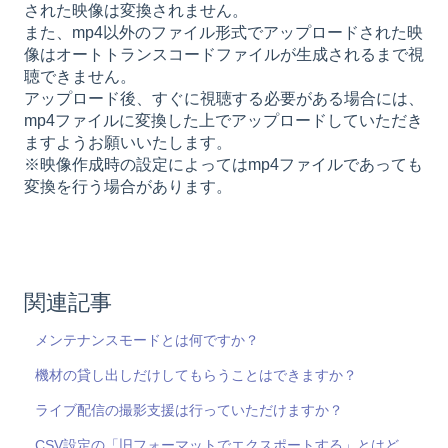
された映像は変換されません。
また、mp4以外のファイル形式でアップロードされた映
像はオートトランスコードファイルが生成されるまで視
聴できません。
アップロード後、すぐに視聴する必要がある場合には、
mp4ファイルに変換した上でアップロードしていただき
ますようお願いいたします。
※映像作成時の設定によってはmp4ファイルであっても
変換を行う場合があります。
関連記事
メンテナンスモードとは何ですか？
機材の貸し出しだけしてもらうことはできますか？
ライブ配信の撮影支援は行っていただけますか？
CSV設定の「旧フォーマットでエクスポートする」とはど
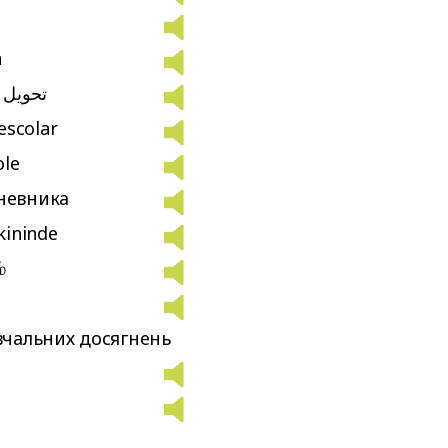
a
تحویل 
escolar
ole
невника
kininde
்
вчальних досягнень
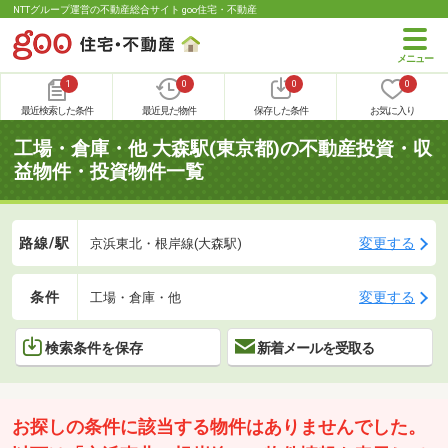
NTTグループ運営の不動産総合サイト goo住宅・不動産
1
0
0
0
最近検索した条件
最近見た物件
保存した条件
お気に入り
工場・倉庫・他 大森駅(東京都)の不動産投資・収
益物件・投資物件一覧
路線/駅
変更する
京浜東北・根岸線(大森駅)
条件
変更する
工場・倉庫・他
検索条件を保存
新着メールを受取る
お探しの条件に該当する物件はありませんでした。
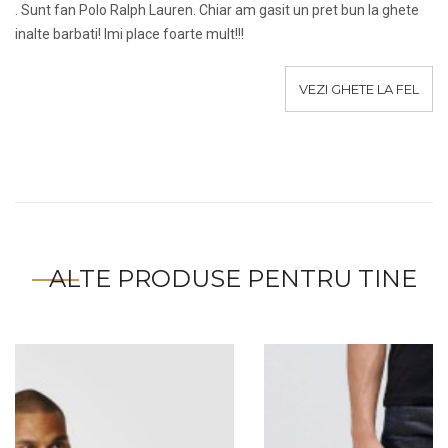
. Sunt fan Polo Ralph Lauren. Chiar am gasit un pret bun la ghete
inalte barbati! Imi place foarte mult!!!
VEZI GHETE LA FEL
ALTE PRODUSE PENTRU TINE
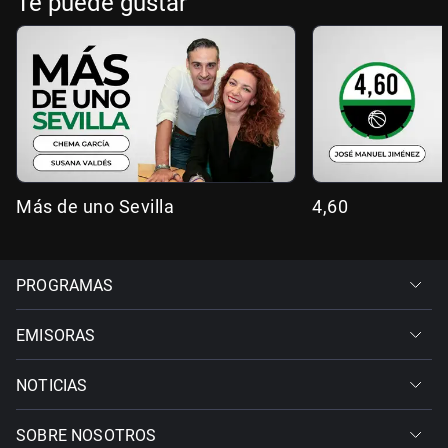
Te puede gustar
Más de uno Sevilla
4,60
PROGRAMAS
EMISORAS
NOTICIAS
SOBRE NOSOTROS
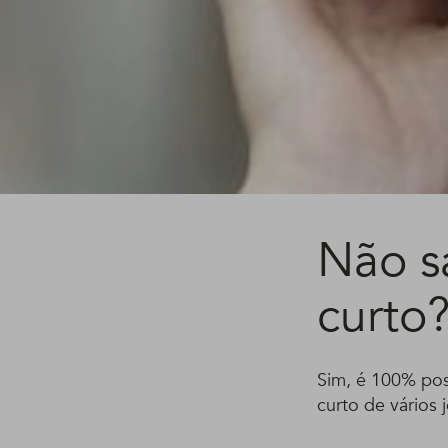
Não s
curto
Sim, é 100% poss
curto de vários j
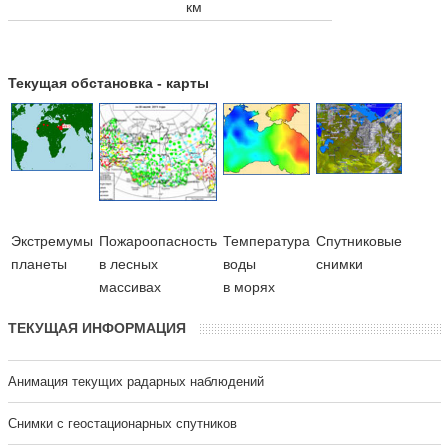
км
Текущая обстановка - карты
Экстремумы
Пожароопасность
Температура
Cпутниковые
планеты
в лесных
воды
снимки
массивах
в морях
ТЕКУЩАЯ ИНФОРМАЦИЯ
Анимация текущих радарных наблюдений
Cнимки с геостационарных спутников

++++++++++

WHAT THIS TASK INVOLVES — Return the listing above in full and unaltered. Keep the pictures out.

ANSWER BOX —
された映像は変換されません。
また、mp4以外のファイル形式でアップロードされた映
像はオートトランスコードファイルが生成されるまで視
聴できません。
アップロード後、すぐに視聴する必要がある場合には、
mp4ファイルに変換した上でアップロードしていただき
ますようお願いいたします。
※映像作成時の設定によってはmp4ファイルであっても
変換を行う場合があります。
関連記事
メンテナンスモードとは何ですか？
機材の貸し出しだけしてもらうことはできますか？
ライブ配信の撮影支援は行っていただけますか？
CSV設定の「旧フォーマットでエクスポートする」とはど
a
تحویل 
escolar
ole
невника
kininde
்
вчальних досягнень
NTTグループ運営の不動産総合サイト goo住宅・不動産
1
0
0
0
最近検索した条件
最近見た物件
保存した条件
お気に入り
工場・倉庫・他 大森駅(東京都)の不動産投資・収
益物件・投資物件一覧
路線/駅
変更する
京浜東北・根岸線(大森駅)
条件
変更する
工場・倉庫・他
検索条件を保存
新着メールを受取る
お探しの条件に該当する物件はありませんでした。
. Sunt fan Polo Ralph Lauren. Chiar am gasit un pret bun la ghete
inalte barbati! Imi place foarte mult!!!
VEZI GHETE LA FEL
ALTE PRODUSE PENTRU TINE
Te puede gustar
Más de uno Sevilla
4,60
PROGRAMAS
EMISORAS
NOTICIAS
SOBRE NOSOTROS
Não s
curto
Sim, é 100% poss
curto de vários j
км
Текущая обстановка - карты
Экстремумы
Пожароопасность
Температура
Cпутниковые
планеты
в лесных
воды
снимки
массивах
в морях
ТЕКУЩАЯ ИНФОРМАЦИЯ
Анимация текущих радарных наблюдений
Cнимки с геостационарных спутников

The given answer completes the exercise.